Maraã (AM) – O Ministério Público do Estado do Amazonas (MPAM) ajuizou uma ação civil pública (ACP) contra a Prefeitura de Maraã em razão de uma reforma na sede administrativa do Executivo que, segundo o órgão, está sendo realizada com gastos consideráveis e sem a devida transparência para a população.

A ação, conduzida pela Promotoria de Justiça local, visa resguardar o patrimônio público e garantir que os recursos municipais sejam utilizados de forma correta e auditável.

Até o momento, a gestão municipal não divulgou informações sobre a obra, como os valores totais, os responsáveis técnicos, projetos arquitetônicos e os processos licitatórios realizados. Essa omissão fere os princípios da publicidade e transparência que regem a Administração Pública e impossibilita o controle social dos gastos.

Histórico de Irregularidades e a Posição do MPAM

A medida judicial destaca que o município de Maraã já possui um histórico de irregularidades em sua gestão. Procedimentos anteriores do MPAM evidenciaram deficiências na gestão de resíduos sólidos, na proteção da infância e juventude, e, de forma recorrente, a falta de transparência e acesso à informação.

Em entrevista, o promotor de Justiça Marcos Túlio Pereira Correia Júnior, responsável pelo caso, ressaltou a gravidade da situação.

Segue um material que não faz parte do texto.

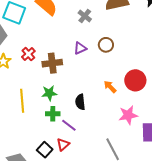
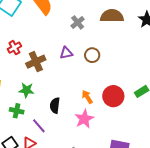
brown cross: (52, 63) -> (36, 62), turned -30
green cross: (53, 114) -> (17, 111), moved
pink star: (128, 115) -> (84, 119), moved, turned -30

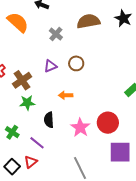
green star: (26, 90) -> (27, 103), moved
red circle: (113, 96) -> (108, 123), moved
orange arrow: (87, 97) -> (66, 95), moved, turned -48
green cross: (17, 111) -> (12, 132), turned 32

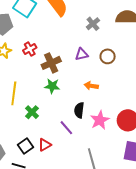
black semicircle: (49, 120) -> (79, 110), moved
purple line: (37, 143) -> (66, 128), moved

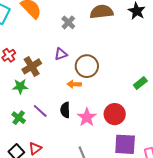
brown circle: (108, 56) -> (87, 66), moved, size x1.5
green star: (52, 86) -> (20, 86), moved
purple line: (66, 128) -> (40, 111), moved

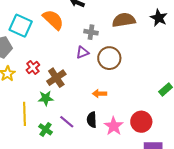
gray cross: (68, 22) -> (91, 32), turned -32
purple triangle: (61, 54) -> (82, 52), moved
brown circle: (87, 66) -> (109, 58), moved

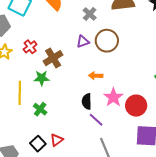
gray cross: (91, 32) -> (90, 14), turned 32
purple triangle: (82, 52) -> (83, 42), moved
purple line: (67, 122) -> (96, 120), moved
pink star: (114, 126) -> (113, 97), moved

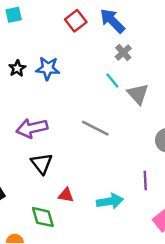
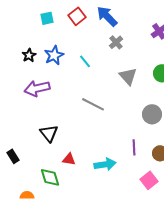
cyan square: (14, 15) -> (47, 18), moved
blue star: (48, 68) -> (54, 55), turned -30
cyan line: (112, 81) -> (85, 61), moved
purple arrow: (32, 128) -> (37, 88), moved

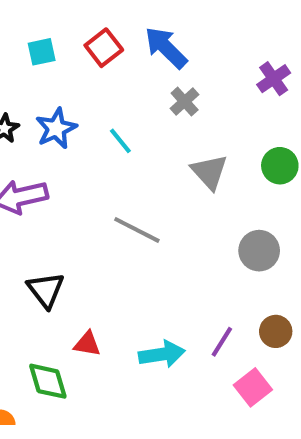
purple line: (134, 147) -> (222, 342), moved, turned 35

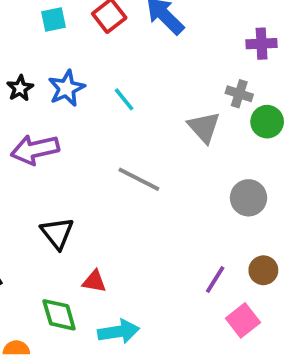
purple cross: (274, 79) -> (262, 44), turned 32
gray cross: (185, 101) -> (239, 94), moved, turned -30
cyan arrow: (162, 354) -> (118, 332), moved

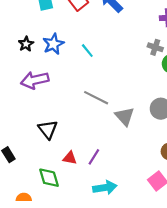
gray triangle: (204, 127) -> (125, 116), moved
purple line: (215, 280) -> (94, 157), moved
cyan arrow: (118, 332) -> (105, 188), moved

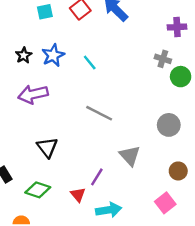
gray triangle: (125, 116) -> (130, 156), moved
red triangle: (70, 158) -> (78, 195), moved, turned 40
green diamond: (49, 178) -> (38, 190), moved, turned -55

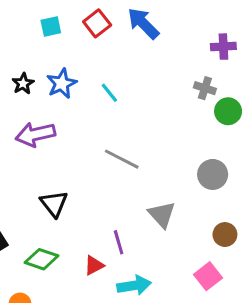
purple line: (97, 177) -> (119, 242), turned -48
red triangle: (78, 195) -> (94, 265), turned 42

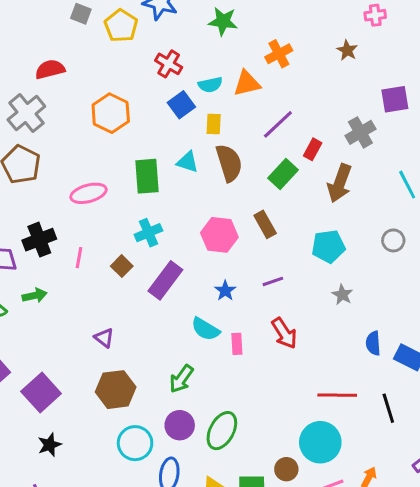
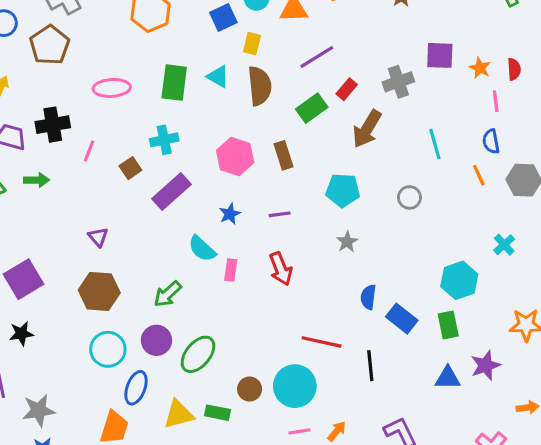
brown circle: (286, 469) -> (250, 389), moved

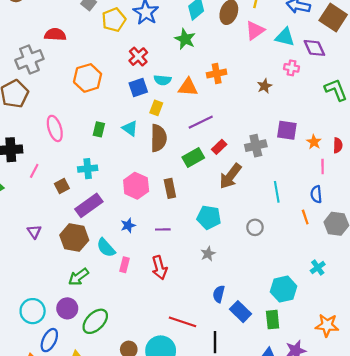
green rectangle: (174, 83) -> (99, 129), size x0.6
pink ellipse: (112, 88) -> (55, 128), turned 70
brown hexagon: (99, 291) -> (74, 238), moved

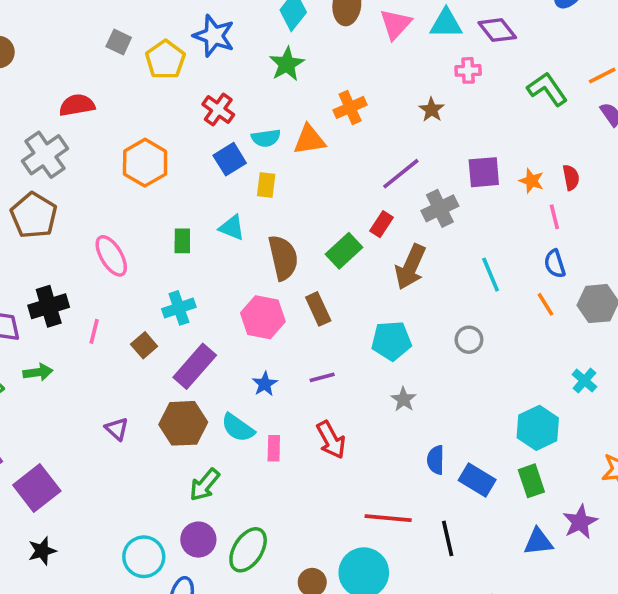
green star: (185, 39) -> (287, 64), turned 30
purple line: (201, 122) -> (401, 174), moved
brown semicircle: (158, 138) -> (283, 258), moved

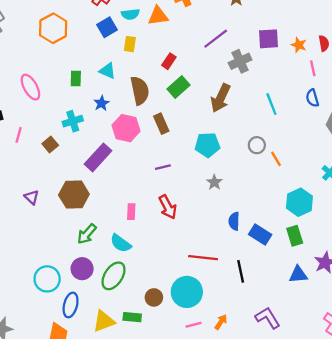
red rectangle: (382, 224) -> (169, 61), moved
orange line: (546, 304) -> (276, 159), moved
purple rectangle: (195, 366) -> (98, 157), moved
blue star: (265, 384) -> (101, 103), moved
cyan semicircle: (238, 428) -> (121, 243), moved

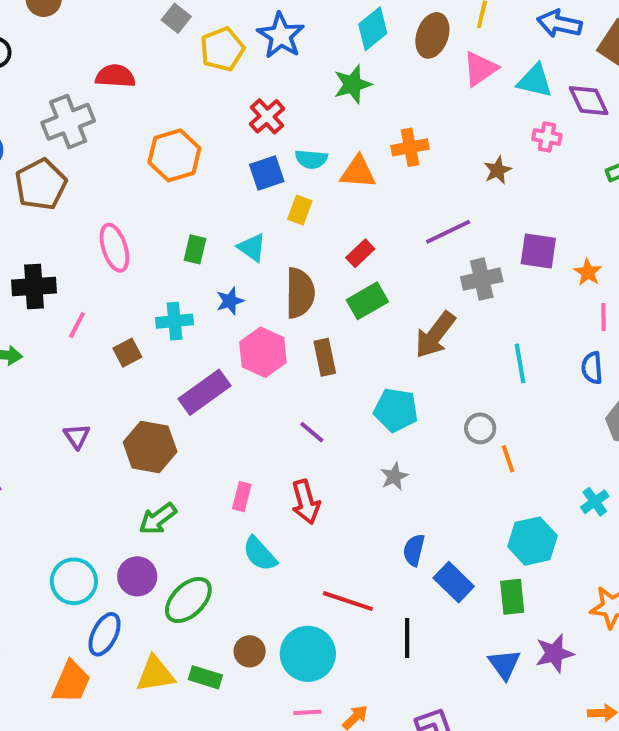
purple line: (163, 167) -> (312, 432), turned 42
cyan semicircle: (121, 243) -> (260, 554), moved
blue triangle: (298, 275) -> (504, 664), turned 48

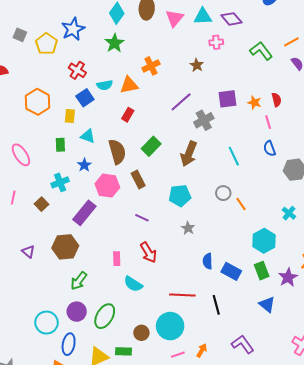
blue star: (281, 36) -> (73, 29), turned 30
yellow rectangle: (300, 210) -> (70, 116), moved
red rectangle: (360, 253) -> (128, 115), moved
purple star: (554, 653) -> (288, 277), moved

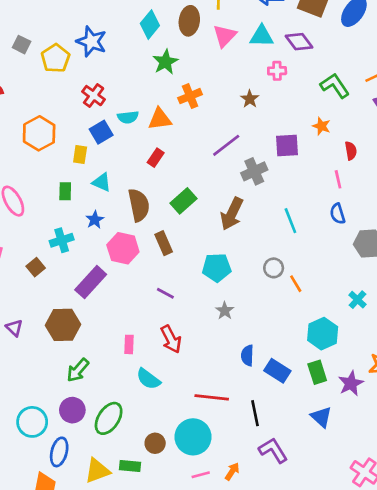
blue star: (73, 29) -> (91, 41), turned -30
green star: (115, 43) -> (165, 62), moved
orange star: (254, 103) -> (321, 126), moved
purple L-shape: (243, 344) -> (273, 450), moved

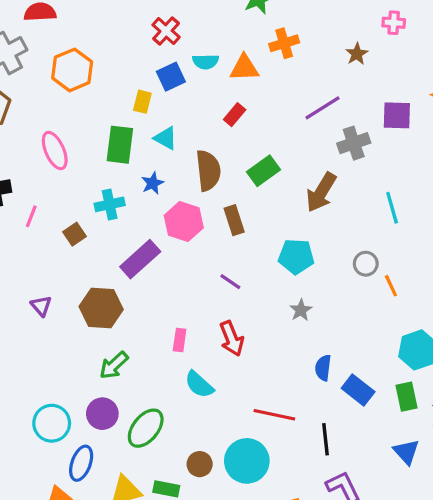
orange hexagon: (39, 133) -> (72, 70), moved
green rectangle: (65, 191) -> (120, 145), size x1.6

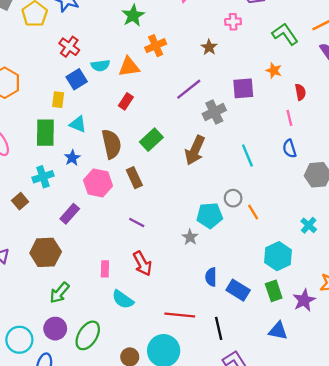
cyan pentagon: (296, 256) -> (210, 215), moved
purple rectangle: (140, 259) -> (70, 214), size x0.7
blue triangle: (406, 452) -> (278, 331), turned -30

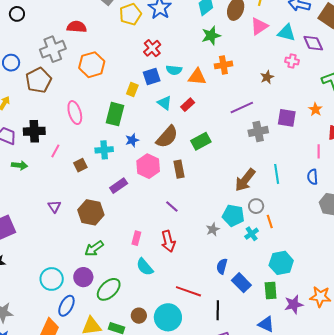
cyan triangle: (78, 124) -> (165, 103), moved
brown semicircle: (111, 144) -> (167, 137), turned 40
brown arrow: (195, 150) -> (245, 180), moved
cyan cross: (309, 225) -> (252, 234), moved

“Como a prefeitura, durante muitos anos, não demonstrou, por meio do portal da transparência, os contratos e licitações, e, nesta obra, em específico, não informou a empresa responsável, os gastos e os prazos para sua conclusão, o Ministério Público precisou ingressar com essa ação civil pública visando a transparência para impedir sobrepreço e gasto desnecessário”, declarou.

Exigências e Punições na Ação Civil Pública

Para garantir a lisura do processo e impedir prejuízos ao erário, a Promotoria de Justiça de Maraã requer a tutela de urgência para que o município suspenda imediatamente as obras de reforma.

A retomada só será autorizada após a comprovação de total transparência, com a apresentação dos seguintes documentos e informações:

  • Projetos arquitetônicos, estruturais e de engenharia;
  • Valores totais da obra, com cronograma físico-financeiro e fontes de recursos;
  • Contratos firmados, aditivos contratuais e nomes dos responsáveis técnicos e jurídicos;
  • Comprovação da regularidade dos processos licitatórios;
  • Justificativa técnica da necessidade da reforma;
  • Planilhas orçamentárias detalhadas com comparação de preços de mercado;
  • Disponibilização de todas as informações no portal da transparência municipal.

A ACP solicita, ainda, que o canteiro de obras seja interditado e lacrado. O descumprimento das exigências implicará em uma multa diária de R$ 50 mil ao prefeito Edir Costa Castelo Branco, conhecido como Pastor Edir (União). A ação também determina que a prefeitura publique todas as informações da obra em seu site oficial e no Diário Oficial do Município.

A medida do MPAM é um passo fundamental para promover o controle social e garantir que os recursos públicos de Maraã sejam aplicados em benefício da população, e não em obras realizadas sob o véu da falta de transparência.

A Prefeitura de Maraã ainda não se manifestou a respeito da ação civil pública. O espaço do Portal Meu Amazonas está à disposiçao para esclarecimentos.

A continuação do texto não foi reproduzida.